It is halfway down a well-regarded street in Mayfair — after a mid-priced English shoe brand, Sotheby’s Realty and a couple of esoteric Japanese fashion labels and a few doors before the Queen’s corsetiere. I passed it several times before stopping to see what it was. On several occasions there were girls at the door handing out freebies. Out of habit I smiled hello, no thank you, without finding out what they were giving away. On the third or fourth occasion I stopped to read the sign above the door: “The East India Company” — in gold Times New Roman or something like it.
Several weeks later, on an aimless Sunday, I wandered in to explore. There was an old German couple drifting out — the wife examining a bowl of what looked like potpourri by the exit. But this is the kind of place where everything looks like potpourri. The store has the cool, dark, familiarity of a luxury gift shop in a Middle Eastern airport — where luxury means genuinely superfluous. Everything is packaged in canisters and jars with gold branding and neatly arranged on dark wooden shelves. There is a rack of decorative porcelain mugs on one side of the room and on the other a number of coffee machines for tastings. In the centre of the room there is a crescent-shaped marble bar with glass pots of tea and a pretty girl from Southhall offering samples.
The East India Company was to its generation, what Amazon will likely be to the next: monstrous, semi-sovereign, monopolistic, life-styling. It was a state-backed, limited liability company incorporated in the seventeenth century to explore the world and trade for the British. Through commerce and political machination, it acquired increasing control over India and eventually colonised the subcontinent before it was absorbed into the British administration. Over its almost three century (first) life, it grew to rule one-fifth of the world’s population, command a standing army of 200,000 men and control half the world’s trade. It was simply “the Company”.
The Company stood for power, adventure, discovery, luxury and class. It did not bring civilisation to the subcontinent. The Mughals of the 17th and 18th centuries were far more sophisticated than the British in many ways. But it brought tea and spices to the West and cheap cloth — calico, gingham, chintz, seersucker and taffeta for example — a clean underwear revolution. Like all corporates, its greatest strength and failing was its pure profit motive. In an age with little regulation and competition, that absolute lack of morality harnessed to extraordinary power generated massive profit and massive harm.
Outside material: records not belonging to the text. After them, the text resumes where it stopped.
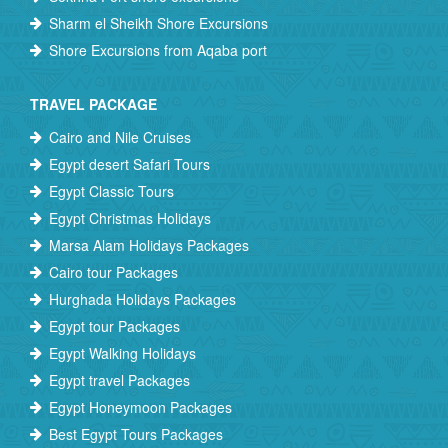
Sharm el Sheikh Shore Excursions
Shore Excursions from Aqaba port
TRAVEL PACKAGE
Cairo and Nile Cruises
Egypt desert Safari Tours
Egypt Classic Tours
Egypt Christmas Holidays
Marsa Alam Holidays Packages
Cairo tour Packages
Hurghada Holidays Packages
Egypt tour Packages
Egypt Walking Holidays
Egypt travel Packages
Egypt Honeymoon Packages
Best Egypt Tours Packages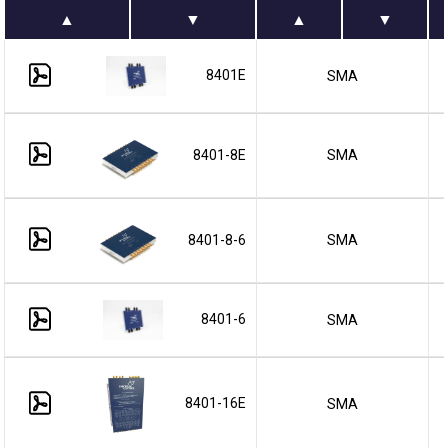
8401E
SMA
8401-8E
SMA
8401-8-6
SMA
8401-6
SMA
8401-16E
SMA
The Company played a role in the Bengal Famine of 1770 in which 10 million died, the Boston Tea Party in 1773, the Anglo-Chinese Opium Wars from 1839 to 1842 and 1856 to 1860 and the War of Independence 1857, also known as mutiny; and destroyed local textile and shipbuilding industries. It was finally dissolved in 1874 because of its failures in administration. The grotesque poverty of the subcontinent today is in part a product of its rule.
So its revival comes as something of a surprise. Even more so, given that the resuscitator who has pressed his warm breath between its blue lips is an Indian. Sanjiv Mehta — a businessman with a diverse background in gemology and tea trading — bought the rights to use the East India Company name in 2005.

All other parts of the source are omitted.